Published: Fri, May 11, 2001 @ 12:00 a.m.



The former teacher says 'artistic unrest' prompted her to return to class as a student.

By AMANDA C. DAVIS

VINDICATOR TRUMBULL STAFF

WARREN -- Irene Was is painting a beautiful life for herself.

At 80, the Halsey Drive resident has no plans to settle in. Instead, as she says, "I wonder what things are like, so I just go out and do it."

Was will be surrounded by family and friends Sunday during a Mother's Day commencement at Kent State University, where she's spent the past six years working toward a bachelor's degree in art.

Was commuted to KSU in the 1960s and received a degree in education in 1968. She spent five years working in parochial schools in Youngstown before moving to Warren, where she taught in public and private schools more than 20 years.

A painting class at Trumbull Art Gallery spurred her desire to pursue formal training.

Went back: In 1996, Was went back to KSU's main campus in pursuit of the art degree with the support of her husband, Thaddeus, and their four daughters, eight grandchildren and 12 great-grandchildren.

Her husband, who had worked for Thomas Steel, died three years ago. She took two semesters off, then decided to press on.

"He was supportive of everything I did," she said. "It's sad now because he was there for my first graduation."
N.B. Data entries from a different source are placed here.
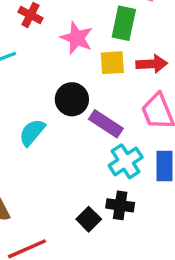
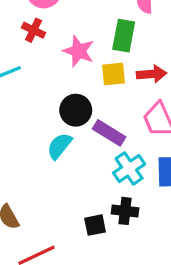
cyan semicircle: (32, 132) -> (59, 146), moved
black square: (89, 219) -> (95, 225), turned 35

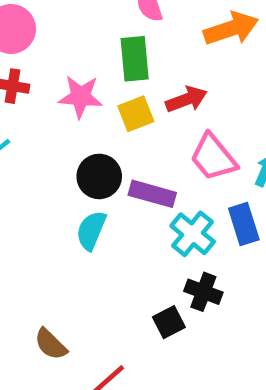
black cross: (125, 211) -> (203, 292), turned 30

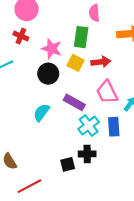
yellow square: (136, 114) -> (76, 63), turned 35
black circle: (99, 176) -> (48, 74), moved
black cross: (203, 292) -> (87, 154), turned -35

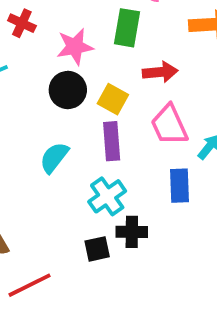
pink star: (52, 49) -> (75, 47), turned -30
yellow square: (76, 63) -> (113, 99), moved
purple rectangle: (74, 102) -> (112, 141), turned 55
cyan cross: (89, 126) -> (107, 196), moved

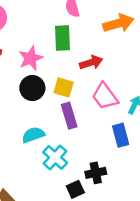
cyan semicircle: (54, 158) -> (33, 135), turned 45
cyan cross: (107, 196) -> (55, 157), moved

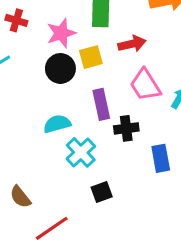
yellow square: (64, 87) -> (91, 57), moved, turned -36
blue rectangle: (121, 135) -> (161, 158), moved
black cross: (96, 173) -> (126, 128), moved

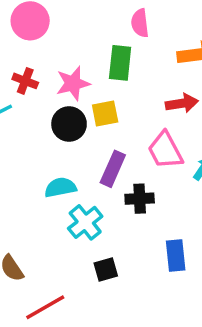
red cross: (16, 20) -> (25, 81), moved
red arrow: (132, 44) -> (182, 103), moved
purple rectangle: (101, 104) -> (113, 169), turned 32
blue rectangle: (161, 158) -> (176, 255), moved

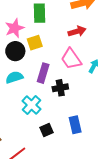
cyan semicircle: (60, 187) -> (14, 77), moved
blue rectangle: (176, 255) -> (75, 125), moved

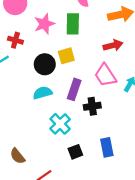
pink star: (15, 28) -> (44, 24), moved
Nancy Foster, a part-time art instructor at Youngstown State University, guided Was in a painting class at Trumbull Art Gallery about eight years ago.

"I admire what she's doing," Foster said. "She's really been an inspiration in my life. Every time I think I can't do something, I think of Irene."

Was took classes at KSU's main and Trumbull campuses. She moved into Engleman Hall in Kent four months ago to finish up her coursework. She lived in a deluxe studio apartment, took nine semester hours and worked on her final project -- nine 40-by-60-inch paintings, titled "Vibrations: Variations in Color."

Was could have entered the school's seniors guest program, which offers free tuition to senior citizens and allows them to take classes that aren't filled.

She decided instead to pay to ensure she would get into the classes she needed.

In the six years it took to finish, Was said, she maintained a grade-point average above 3.0 and received only two Cs.

Admiration: Craig Lucas, a KSU professor and coordinator of the school's painting program, called Was "delightful [and] wonderfully young."

He said she was able to find her niche in the program and described her as tenacious, stubborn, inquisitive and dedicated to lifelong learning.

"Students really admire her for going back to school at her age," he said.

Her home doubles as a studio and gallery. She paints in the basement and sun room and her work, including drawings and sculptures, is displayed throughout the house.

There are landscapes of Mosquito Lake, a painting of her husband, oil and acrylic paintings of flowers and other mixed-media creations.

She's happy as long as she's creating and she hopes to display her work locally. "I have no illusions about making it out there in the art world," she said.

One painting hangs in the oncology department of Forum Health Trumbull Memorial Hospital, donated in honor of her husband. She's won prizes for work shown at the Canfield Fair.

She hopes to share her art with Trumbull Art Gallery but said she's not afraid of rejection because "everybody sees things differently."

Was is one of 12 or 13 family members who have attended Kent State.

Sad about leaving: She's touched that her family will be with her in Kent on Mother's Day, but she's sad her days as a student are over -- at least for now.

Would she rule out taking other courses?

People have suggested she begin work on a master's degree, but Was said it's not something she'd consider unless she was 10 years younger.

She is, however, considering taking a drawing class, one day a week at Kent.

The experience of graduating at 80 is surreal for Was, who says her reasons for deciding to go back to school were "artistic unrest" and pursuit of growth.

"I put into practice what I learned as a teacher: You grow and develop all your life if you want," she said. "I'm not about to stop that now."